## Problem description
For this exercise, reproduce each entry below exactly, excluding pictures.

****************

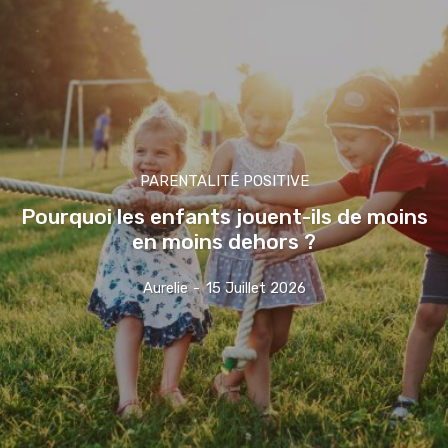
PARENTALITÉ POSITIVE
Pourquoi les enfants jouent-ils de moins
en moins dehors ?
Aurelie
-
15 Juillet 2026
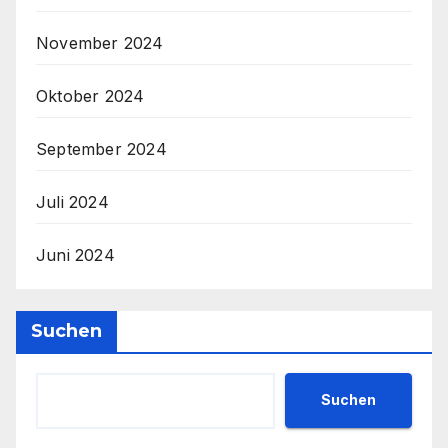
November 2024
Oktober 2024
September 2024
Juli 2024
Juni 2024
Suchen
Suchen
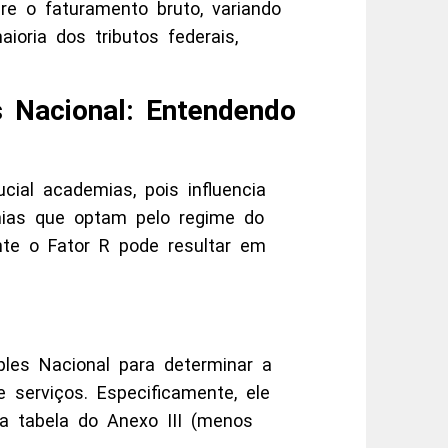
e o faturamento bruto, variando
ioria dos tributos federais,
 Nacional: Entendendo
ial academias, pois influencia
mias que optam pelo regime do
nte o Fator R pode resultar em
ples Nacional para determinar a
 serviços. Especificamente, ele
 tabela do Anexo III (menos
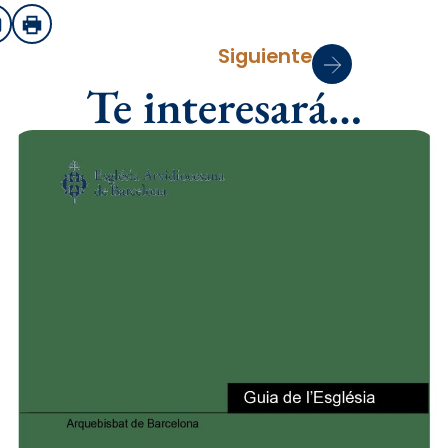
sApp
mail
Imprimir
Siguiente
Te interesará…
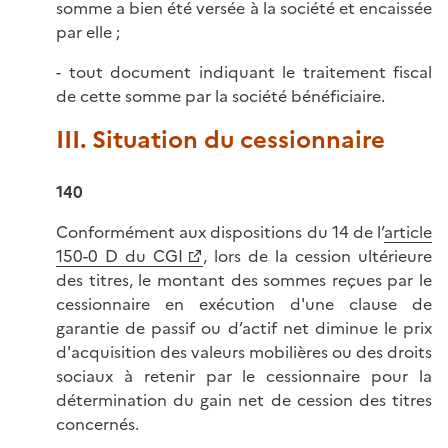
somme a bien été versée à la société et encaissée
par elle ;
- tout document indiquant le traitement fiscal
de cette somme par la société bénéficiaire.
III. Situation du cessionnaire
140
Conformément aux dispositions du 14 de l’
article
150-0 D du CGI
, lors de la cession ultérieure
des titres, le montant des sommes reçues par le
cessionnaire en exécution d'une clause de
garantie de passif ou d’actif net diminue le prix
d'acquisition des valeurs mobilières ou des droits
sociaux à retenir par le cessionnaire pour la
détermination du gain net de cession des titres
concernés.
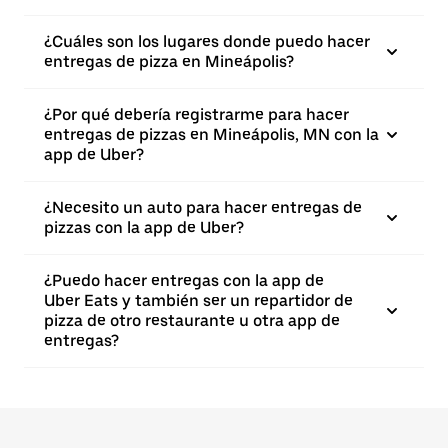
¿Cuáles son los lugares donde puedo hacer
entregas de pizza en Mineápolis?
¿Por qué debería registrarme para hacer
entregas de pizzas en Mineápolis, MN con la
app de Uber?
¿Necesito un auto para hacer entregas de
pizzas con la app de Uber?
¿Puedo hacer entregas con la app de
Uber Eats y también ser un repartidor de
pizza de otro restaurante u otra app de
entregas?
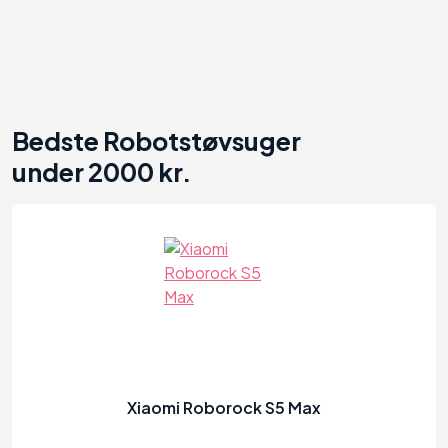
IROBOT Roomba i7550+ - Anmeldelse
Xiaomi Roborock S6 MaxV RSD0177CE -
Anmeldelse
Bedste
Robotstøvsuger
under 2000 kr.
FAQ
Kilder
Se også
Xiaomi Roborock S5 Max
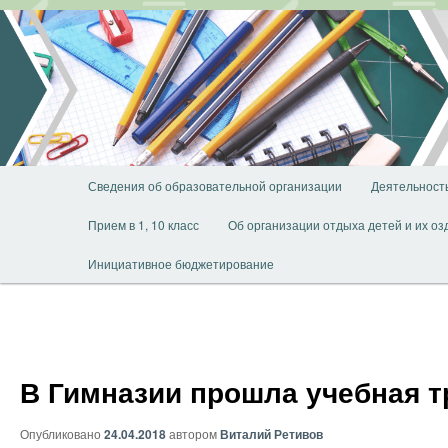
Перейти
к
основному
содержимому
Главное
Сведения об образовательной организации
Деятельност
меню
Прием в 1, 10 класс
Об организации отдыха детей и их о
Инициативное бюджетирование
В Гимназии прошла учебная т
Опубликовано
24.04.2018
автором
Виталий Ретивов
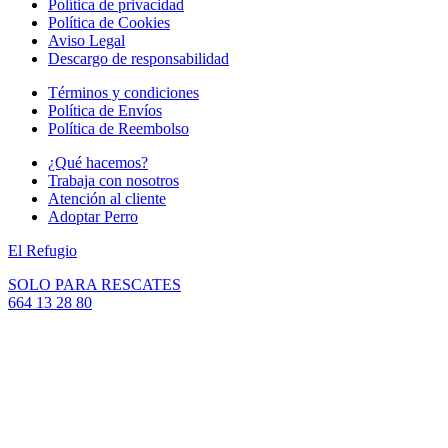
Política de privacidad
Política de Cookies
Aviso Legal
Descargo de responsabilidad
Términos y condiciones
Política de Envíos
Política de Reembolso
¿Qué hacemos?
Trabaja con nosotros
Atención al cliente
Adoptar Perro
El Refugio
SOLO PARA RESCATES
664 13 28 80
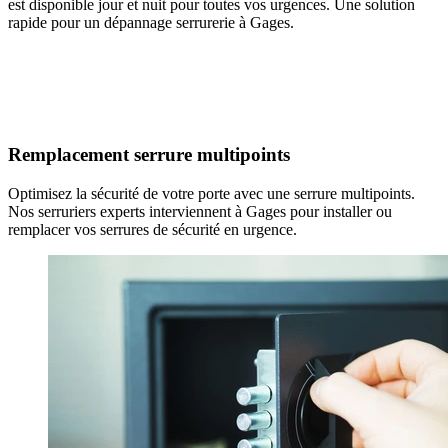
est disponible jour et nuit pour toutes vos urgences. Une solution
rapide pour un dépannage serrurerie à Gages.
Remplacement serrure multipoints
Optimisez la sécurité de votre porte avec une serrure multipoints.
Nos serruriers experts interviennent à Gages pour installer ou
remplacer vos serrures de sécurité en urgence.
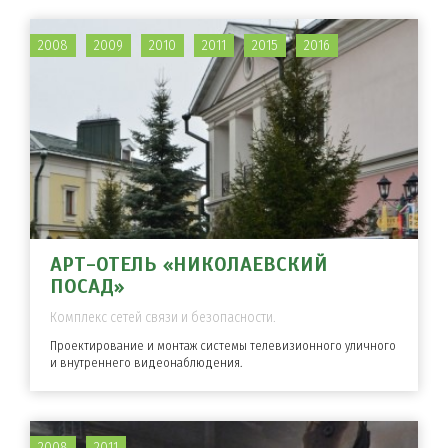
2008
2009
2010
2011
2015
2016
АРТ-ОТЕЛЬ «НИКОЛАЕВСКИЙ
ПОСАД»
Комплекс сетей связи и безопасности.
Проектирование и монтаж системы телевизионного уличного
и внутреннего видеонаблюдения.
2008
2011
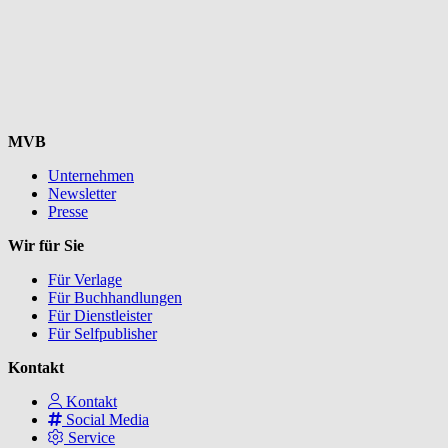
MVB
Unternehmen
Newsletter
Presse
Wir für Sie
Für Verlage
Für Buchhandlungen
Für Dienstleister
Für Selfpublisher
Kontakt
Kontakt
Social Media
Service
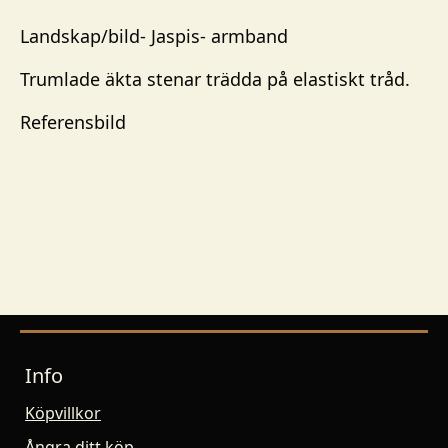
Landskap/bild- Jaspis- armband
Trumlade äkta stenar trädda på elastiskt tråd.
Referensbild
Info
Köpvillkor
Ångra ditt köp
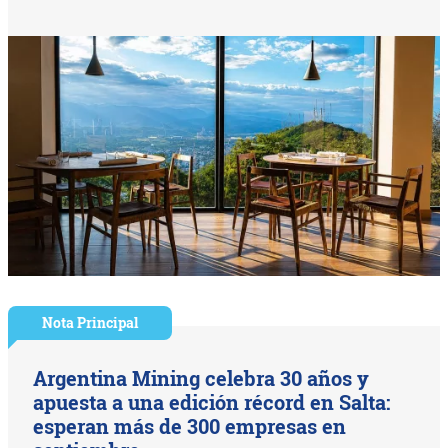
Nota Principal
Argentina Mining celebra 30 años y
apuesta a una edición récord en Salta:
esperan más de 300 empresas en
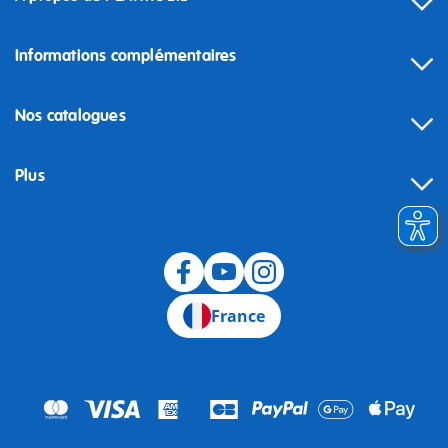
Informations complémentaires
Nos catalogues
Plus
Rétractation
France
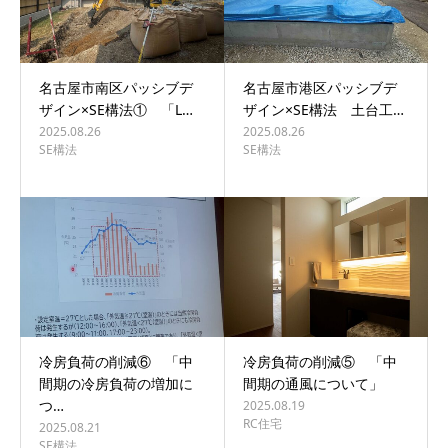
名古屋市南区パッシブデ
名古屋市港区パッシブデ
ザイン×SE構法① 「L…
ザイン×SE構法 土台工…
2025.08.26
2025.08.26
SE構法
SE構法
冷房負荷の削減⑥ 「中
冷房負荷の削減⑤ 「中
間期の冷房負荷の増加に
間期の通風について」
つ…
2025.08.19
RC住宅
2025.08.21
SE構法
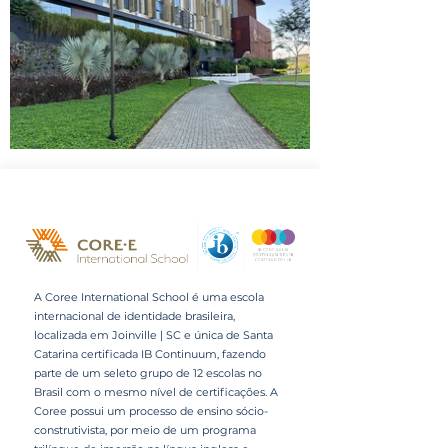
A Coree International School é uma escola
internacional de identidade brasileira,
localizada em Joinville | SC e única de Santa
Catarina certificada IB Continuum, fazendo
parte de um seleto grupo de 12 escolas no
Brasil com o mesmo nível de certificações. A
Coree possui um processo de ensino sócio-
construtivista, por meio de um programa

****************

## Your solution
PARENTALITÉ POSITIVE
Pourquoi les enfants jouent-ils de moins
en moins dehors ?
Aurelie
-
15 Juillet 2026
November 2024
Oktober 2024
September 2024
Juli 2024
Juni 2024
Suchen
Suchen
e o faturamento bruto, variando
ioria dos tributos federais,
 Nacional: Entendendo
ial academias, pois influencia
mias que optam pelo regime do
nte o Fator R pode resultar em
ples Nacional para determinar a
 serviços. Especificamente, ele
 tabela do Anexo III (menos
sApp
mail
Imprimir
Siguiente
Te interesará…
somme a bien été versée à la société et encaissée
par elle ;
- tout document indiquant le traitement fiscal
de cette somme par la société bénéficiaire.
III. Situation du cessionnaire
140
Conformément aux dispositions du 14 de l’
article
150-0 D du CGI
, lors de la cession ultérieure
des titres, le montant des sommes reçues par le
cessionnaire en exécution d'une clause de
garantie de passif ou d’actif net diminue le prix
d'acquisition des valeurs mobilières ou des droits
sociaux à retenir par le cessionnaire pour la
détermination du gain net de cession des titres
concernés.
¿Cuáles son los lugares donde puedo hacer
entregas de pizza en Mineápolis?
¿Por qué debería registrarme para hacer
entregas de pizzas en Mineápolis, MN con la
app de Uber?
¿Necesito un auto para hacer entregas de
pizzas con la app de Uber?
¿Puedo hacer entregas con la app de
Uber Eats y también ser un repartidor de
pizza de otro restaurante u otra app de
entregas?
IROBOT Roomba i7550+ - Anmeldelse
Xiaomi Roborock S6 MaxV RSD0177CE -
Anmeldelse
Bedste
Robotstøvsuger
under 2000 kr.
FAQ
Kilder
Se også
Xiaomi Roborock S5 Max
Перейти
к
основному
содержимому
Главное
Сведения об образовательной организации
Деятельност
меню
Прием в 1, 10 класс
Об организации отдыха детей и их о
Инициативное бюджетирование
В Гимназии прошла учебная т
Опубликовано
24.04.2018
автором
Виталий Ретивов
Política de privacidad
Política de Cookies
Aviso Legal
Descargo de responsabilidad
Términos y condiciones
Política de Envíos
Política de Reembolso
¿Qué hacemos?
Trabaja con nosotros
Atención al cliente
Adoptar Perro
El Refugio
SOLO PARA RESCATES
664 13 28 80
est disponible jour et nuit pour toutes vos urgences. Une solution
rapide pour un dépannage serrurerie à Gages.
Remplacement serrure multipoints
Optimisez la sécurité de votre porte avec une serrure multipoints.
Nos serruriers experts interviennent à Gages pour installer ou
remplacer vos serrures de sécurité en urgence.
2008
2009
2010
2011
2015
2016
АРТ-ОТЕЛЬ «НИКОЛАЕВСКИЙ
ПОСАД»
Комплекс сетей связи и безопасности.
Проектирование и монтаж системы телевизионного уличного
и внутреннего видеонаблюдения.
2008
2011
MVB
Unternehmen
Newsletter
Presse
Wir für Sie
Für Verlage
Für Buchhandlungen
Für Dienstleister
Für Selfpublisher
Kontakt
Kontakt
Social Media
Service
Landskap/bild- Jaspis- armband
Trumlade äkta stenar trädda på elastiskt tråd.
Referensbild
Info
Köpvillkor
Ångra ditt köp
Nota Principal
Argentina Mining celebra 30 años y
apuesta a una edición récord en Salta:
esperan más de 300 empresas en
Informations complémentaires
Nos catalogues
Plus
Rétractation
France
名古屋市南区パッシブデ
名古屋市港区パッシブデ
ザイン×SE構法① 「L…
ザイン×SE構法 土台工…
2025.08.26
2025.08.26
SE構法
SE構法
冷房負荷の削減⑥ 「中
冷房負荷の削減⑤ 「中
間期の冷房負荷の増加に
間期の通風について」
つ…
2025.08.19
RC住宅
2025.08.21
SE構法
A Coree International School é uma escola
internacional de identidade brasileira,
localizada em Joinville | SC e única de Santa
Catarina certificada IB Continuum, fazendo
parte de um seleto grupo de 12 escolas no
Brasil com o mesmo nível de certificações. A
Coree possui um processo de ensino sócio-
construtivista, por meio de um programa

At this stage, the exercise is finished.